A dry, strident note in her voice indicated that Babs was more annoyed than charmed by Mr Harker’s familiarity. It occurred to Polly that perhaps her sister and the stranger shared an unfortunate characteristic – namely, a short fuse – and that the prudent thing to do would be to escape before tempers flared.

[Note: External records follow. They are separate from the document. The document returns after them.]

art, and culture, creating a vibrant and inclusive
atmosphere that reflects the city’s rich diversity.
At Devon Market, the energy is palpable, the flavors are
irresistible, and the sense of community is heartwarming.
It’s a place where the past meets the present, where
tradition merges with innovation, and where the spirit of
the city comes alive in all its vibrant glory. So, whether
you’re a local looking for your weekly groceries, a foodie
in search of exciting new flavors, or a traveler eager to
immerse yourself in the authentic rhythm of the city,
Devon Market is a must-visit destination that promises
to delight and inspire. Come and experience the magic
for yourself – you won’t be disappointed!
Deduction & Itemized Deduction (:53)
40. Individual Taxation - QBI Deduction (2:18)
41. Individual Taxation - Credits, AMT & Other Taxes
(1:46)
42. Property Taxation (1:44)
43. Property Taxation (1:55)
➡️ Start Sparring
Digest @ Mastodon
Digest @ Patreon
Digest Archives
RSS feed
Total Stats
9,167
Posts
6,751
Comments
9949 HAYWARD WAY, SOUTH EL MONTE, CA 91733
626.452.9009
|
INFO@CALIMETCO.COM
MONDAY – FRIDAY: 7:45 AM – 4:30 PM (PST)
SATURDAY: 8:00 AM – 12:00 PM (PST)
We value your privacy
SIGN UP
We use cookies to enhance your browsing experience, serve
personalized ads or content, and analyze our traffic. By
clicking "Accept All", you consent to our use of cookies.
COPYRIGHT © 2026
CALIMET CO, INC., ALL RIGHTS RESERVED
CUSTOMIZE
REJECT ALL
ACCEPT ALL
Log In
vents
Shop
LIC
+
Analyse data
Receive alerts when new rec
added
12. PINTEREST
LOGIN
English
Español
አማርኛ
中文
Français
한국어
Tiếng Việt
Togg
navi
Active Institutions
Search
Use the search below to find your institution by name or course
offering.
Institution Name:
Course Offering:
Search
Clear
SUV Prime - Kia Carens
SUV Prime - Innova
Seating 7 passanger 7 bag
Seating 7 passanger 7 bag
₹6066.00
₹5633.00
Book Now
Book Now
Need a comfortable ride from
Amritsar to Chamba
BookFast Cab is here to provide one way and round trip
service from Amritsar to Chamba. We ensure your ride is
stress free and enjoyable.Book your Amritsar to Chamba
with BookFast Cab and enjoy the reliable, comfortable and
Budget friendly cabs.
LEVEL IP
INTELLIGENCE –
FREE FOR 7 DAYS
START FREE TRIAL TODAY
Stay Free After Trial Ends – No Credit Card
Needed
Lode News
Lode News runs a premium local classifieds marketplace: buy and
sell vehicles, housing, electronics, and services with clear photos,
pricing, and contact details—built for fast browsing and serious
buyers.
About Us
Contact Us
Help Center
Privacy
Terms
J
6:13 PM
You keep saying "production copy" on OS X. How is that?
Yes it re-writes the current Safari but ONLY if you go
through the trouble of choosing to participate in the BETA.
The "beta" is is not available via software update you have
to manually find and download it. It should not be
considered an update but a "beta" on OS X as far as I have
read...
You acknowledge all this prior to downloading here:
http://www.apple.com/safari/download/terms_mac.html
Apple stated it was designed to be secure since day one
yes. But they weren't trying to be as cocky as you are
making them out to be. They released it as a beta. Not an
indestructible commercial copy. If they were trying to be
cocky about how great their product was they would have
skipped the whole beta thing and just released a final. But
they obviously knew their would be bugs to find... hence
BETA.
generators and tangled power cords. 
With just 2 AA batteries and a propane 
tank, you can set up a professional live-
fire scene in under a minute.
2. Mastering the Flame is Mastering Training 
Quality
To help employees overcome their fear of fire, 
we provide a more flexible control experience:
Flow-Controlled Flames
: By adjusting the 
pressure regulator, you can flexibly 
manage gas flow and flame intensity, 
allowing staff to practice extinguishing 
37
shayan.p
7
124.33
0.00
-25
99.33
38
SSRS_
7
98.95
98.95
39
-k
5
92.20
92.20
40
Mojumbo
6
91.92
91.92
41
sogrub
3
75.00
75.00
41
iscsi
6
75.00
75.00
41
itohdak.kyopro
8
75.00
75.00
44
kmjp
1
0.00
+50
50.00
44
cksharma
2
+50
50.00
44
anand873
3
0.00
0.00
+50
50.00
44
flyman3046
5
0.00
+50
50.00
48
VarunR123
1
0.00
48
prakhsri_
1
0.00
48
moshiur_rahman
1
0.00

‘Well, it’s been a pleasure meeting you, Mr Harker, but Babs and I…’
‘Like who?’ Babs stood challengingly before the stranger, a hand on her hip. ‘If you’re referrin’ to my Mammy you’d better watch your tongue, Mr Harker.’
‘Spiky,’ Harker said. ‘Very spiky. I like that in a woman.’
‘I do believe,’ said Flint, taking Polly’s arm, ‘the ladies have another appointment an’ must be on their way.’
‘Gimme a break, Johnny,’ Harker said. ‘I ain’t gonna blow it.’
‘Blow what?’ said Babs. ‘An’ who are you callin’ spiky?’
‘Easy, sweetheart, easy,’ Harker said. ‘Where I come from most gals would take that as a compliment.’
‘Where do you come from then?’ Babs said. ‘Mars?’
‘Close enough,’ Harker said. ‘America.’
‘Philadelphia?’ Polly heard herself enquire.